Das ist übrigens Größe 32 und für meine Verhältnisse noch recht locker, aber das ist ja wohl so gedacht, da anscheinend viele die sonst eher stramme Passform von Carinas Schnitten bemängelt haben. Je nach Tagesform bzw. restlichem Styling auf jeden Fall auch schön.

Danach hat Carina, Dank des Feedbacks vom Probenähen, noch ein paar kleinere Änderungen am Schnitt vorgenommen, vor allem an den Ärmelansatznähten und der Hüftweite. Was da an Shirts zusammen gekommen ist… ich war ein bisschen baff, wie viele tolle Varianten manche Damen da genäht haben und auf den einen oder anderen Stoff bin ich auch ein bisschen neidisch. Ich gebe zu, ich kam etwas ins Grübeln, welche meiner Stoffe ich mir noch so in dem Schnitt vorstellen könnte. Für die Ärmel hatte ich eine Idee, nämlich die Reste eines anderen Kleides, das ich vor kurzem genäht hatte, aber für den Korpus? Ich dachte dunkelblauer Jersey würde gut passen, aber den habe ich nicht. Oder doch?
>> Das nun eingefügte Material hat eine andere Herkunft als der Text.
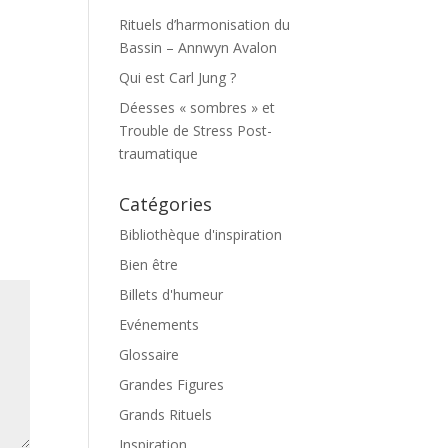
Rituels d’harmonisation du
Bassin – Annwyn Avalon
Qui est Carl Jung ?
Déesses « sombres » et
Trouble de Stress Post-
traumatique
Catégories
Bibliothèque d'inspiration
Bien être
Billets d'humeur
Evénements
Glossaire
Grandes Figures
Grands Rituels
Inspiration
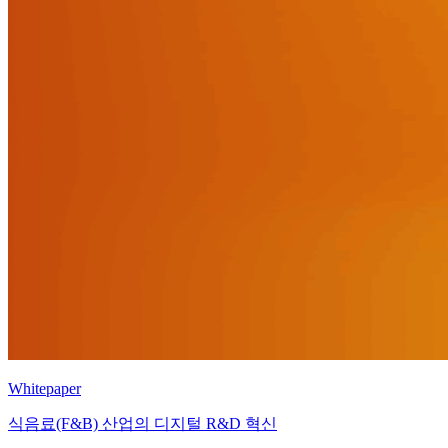
Whitepaper
식음료(F&B) 산업의 디지털 R&D 혁신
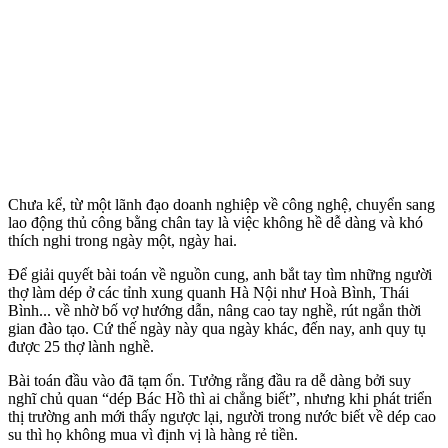
Chưa kể, từ một lãnh đạo doanh nghiệp về công nghệ, chuyển sang
lao động thủ công bằng chân tay là việc không hề dễ dàng và khó
thích nghi trong ngày một, ngày hai.
Để giải quyết bài toán về nguồn cung, anh bắt tay tìm những người
thợ làm dép ở các tỉnh xung quanh Hà Nội như Hoà Bình, Thái
Bình... về nhờ bố vợ hướng dẫn, nâng cao tay nghề, rút ngắn thời
gian đào tạo. Cứ thế ngày này qua ngày khác, đến nay, anh quy tụ
được 25 thợ lành nghề.
Bài toán đầu vào đã tạm ổn. Tưởng rằng đầu ra dễ dàng bởi suy
nghĩ chủ quan “dép Bác Hồ thì ai chẳng biết”, nhưng khi phát triển
thị trường anh mới thấy ngược lại, người trong nước biết về dép cao
su thì họ không mua vì định vị là hàng rẻ tiền.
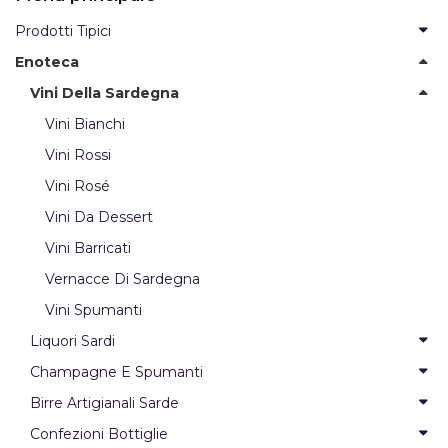
Prodotti Tipici
Enoteca
Vini Della Sardegna
Vini Bianchi
Vini Rossi
Vini Rosé
Vini Da Dessert
Vini Barricati
Vernacce Di Sardegna
Vini Spumanti
Liquori Sardi
Champagne E Spumanti
Birre Artigianali Sarde
Confezioni Bottiglie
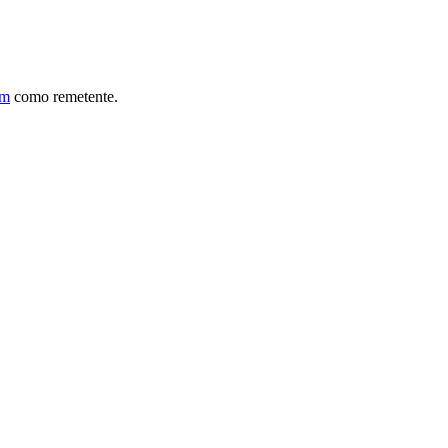
om
como remetente.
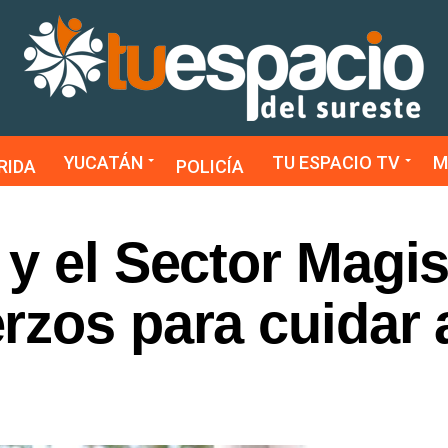
YUCATÁN
TU ESPACIO TV
M
RIDA
POLICÍA
y el Sector Magis
rzos para cuidar 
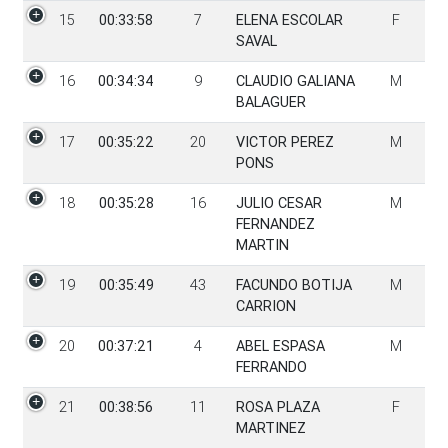
15
00:33:58
7
ELENA ESCOLAR
F
SAVAL
16
00:34:34
9
CLAUDIO GALIANA
M
BALAGUER
17
00:35:22
20
VICTOR PEREZ
M
PONS
18
00:35:28
16
JULIO CESAR
M
FERNANDEZ
MARTIN
19
00:35:49
43
FACUNDO BOTIJA
M
CARRION
20
00:37:21
4
ABEL ESPASA
M
FERRANDO
21
00:38:56
11
ROSA PLAZA
F
MARTINEZ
Tatsächlich hatte ich schon einen anderen Stoff aus meinen Kisten gefischt als ich dachte „Moment, der da ist ja gar nicht schwarz, oder?“ – und siehe da, ich habe doch dunkelblauen Jersey. (Und wieder keine Ahnung warum. Dabei trage ich eigentlich selten blau. Wobei, jetzt fällt mir ein, das könnte der gewesen sein, den ich mal als vermeintlich leuchtendes Blau für ein Infinity-Dress bestellt hatte und dann ob der falschen Farbe nichts mit anzufangen wusste.)
Aus dieser Kombi habe ich dann also noch flott ein weiteres Shirt genäht, mit der geänderten Ärmelführung. (Ich habe mir die Freiheit vorbehalten, die Hüfte nicht wie im geänderten Schnitt weiter zu machen, weil ich sie bei mir eigentlich ausreichend fand.)

Abschließend bleibt mir noch zu sagen, dass mir das Probenähen großen Spaß gemacht hat und ich es schön fand, so viele Designbeispiele von den anderen Probenäherinnen zu sehen. Vielen Dank für die Möglichkeit zur Teilnahme, Carina!